1 Version
V2.1
2 Functions
This Use Case addresses the case of a human holding a conversation with a Machine:
- The human converses with the Machine indicating the object in the Environment s/he wishes to talk to or ask questions about it using Speech, Face, and Gesture.
- The Machine
- Sees and hears an Environment containing a speaking human and some scattered objects.
- Recognises the human’s Speech and obtains the human’s Personal Status by capturing Speech, Face, and Gesture.
- Understands which object the human is referring to and generates an avatar that:
- Utters Speech conveying a synthetic Personal Status that is relevant to the human’s Personal Status as shown by his/her Speech, Face, and Gesture, and
- Displays a face conveying a Personal Status that is relevant to the human’s Personal Status and to the response the Machine intends to make.
- Renders the Scene that it perceives from a human-selected Point of View.

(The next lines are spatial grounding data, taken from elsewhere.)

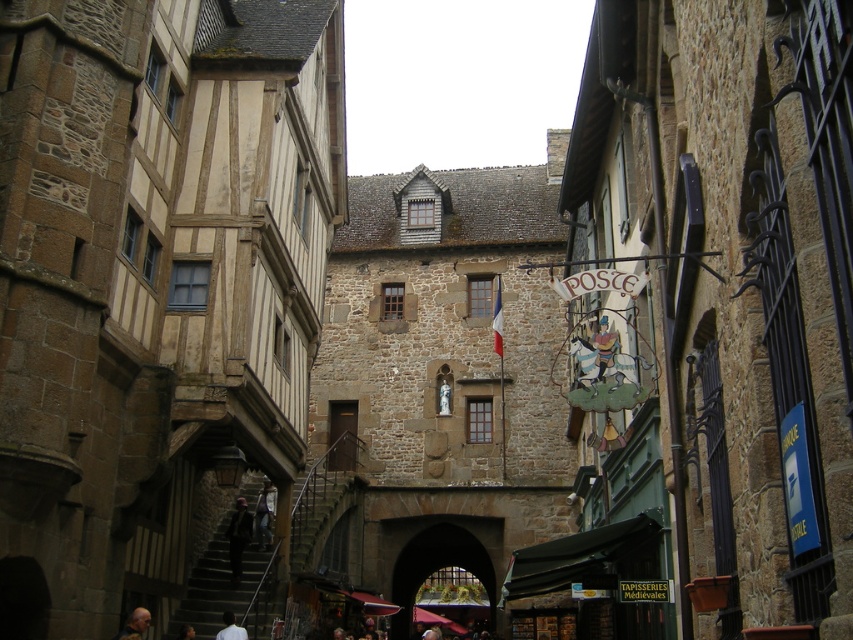 Question: Where is dark gray fabric jacket at lower center located in relation to brown leather jacket at lower center in the image?

Choices:
 (A) left
 (B) right

Answer: (B)

Question: Which object appears closest to the camera in this image?

Choices:
 (A) dark gray fabric jacket at lower center
 (B) white shirt at lower center
 (C) brown leather jacket at lower center

Answer: (C)

Question: Does dark gray fabric jacket at lower center appear over brown leather jacket at lower center?

Choices:
 (A) no
 (B) yes

Answer: (B)

Question: Among these points, which one is farthest from the camera?

Choices:
 (A) (274, 492)
 (B) (241, 515)
 (C) (241, 636)
 (D) (125, 627)

Answer: (A)

Question: Which point is farther to the camera?

Choices:
 (A) white shirt at lower center
 (B) dark gray fabric jacket at lower center
 (C) brown leather jacket at lower center

Answer: (B)

Question: Is dark brown leather jacket at lower left to the left of white shirt at lower center from the viewer's perspective?

Choices:
 (A) yes
 (B) no

Answer: (A) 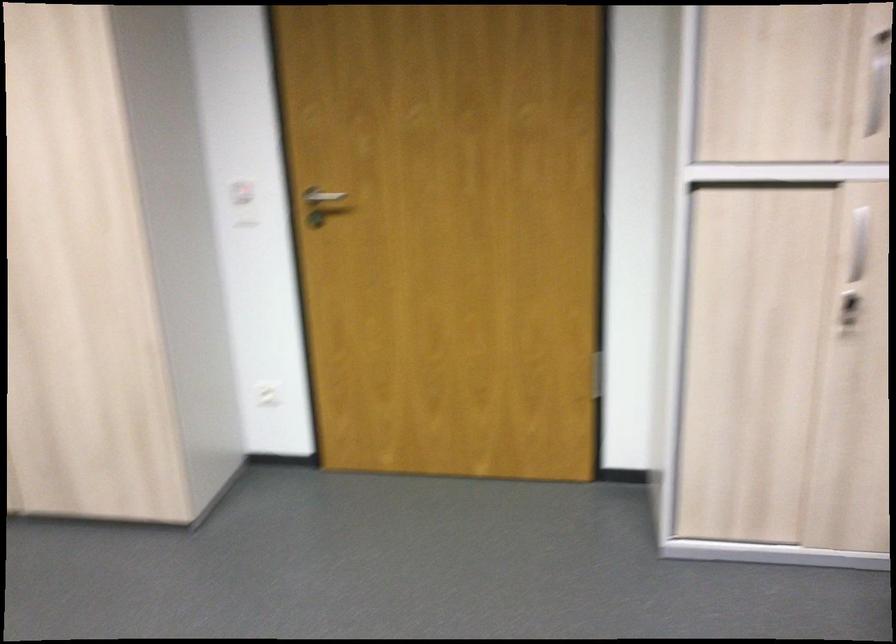 Find the location of a particular element. This screenshot has height=644, width=896. red wall switch is located at coordinates (240, 204). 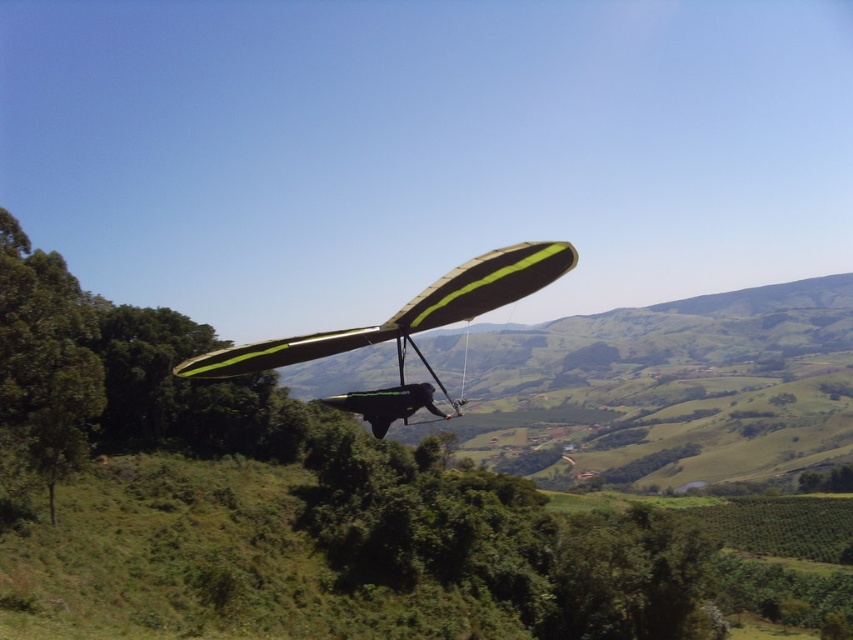 Question: Does green leafy tree at left have a larger size compared to green matte parachute at center?

Choices:
 (A) no
 (B) yes

Answer: (B)

Question: Which point is farther from the camera taking this photo?

Choices:
 (A) (548, 250)
 (B) (39, 422)

Answer: (B)

Question: Does green leafy tree at left have a larger size compared to green matte parachute at center?

Choices:
 (A) no
 (B) yes

Answer: (B)

Question: Among these points, which one is nearest to the camera?

Choices:
 (A) (65, 316)
 (B) (263, 369)

Answer: (B)

Question: Does green leafy tree at left appear under green matte parachute at center?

The objects in the scene are labelled with the Machine’s understanding of their semantics so that the human can understand how the Machine sees the Environment.
2 Reference Architecture
Figure 1 depicts the MMC-CAS Reference Architecture.
Figure 1 – The Conversation About a Scene (MMC-CAS) AIW
4 I/O Data
Table 1 gives the input/output data of Conversation About a Scene.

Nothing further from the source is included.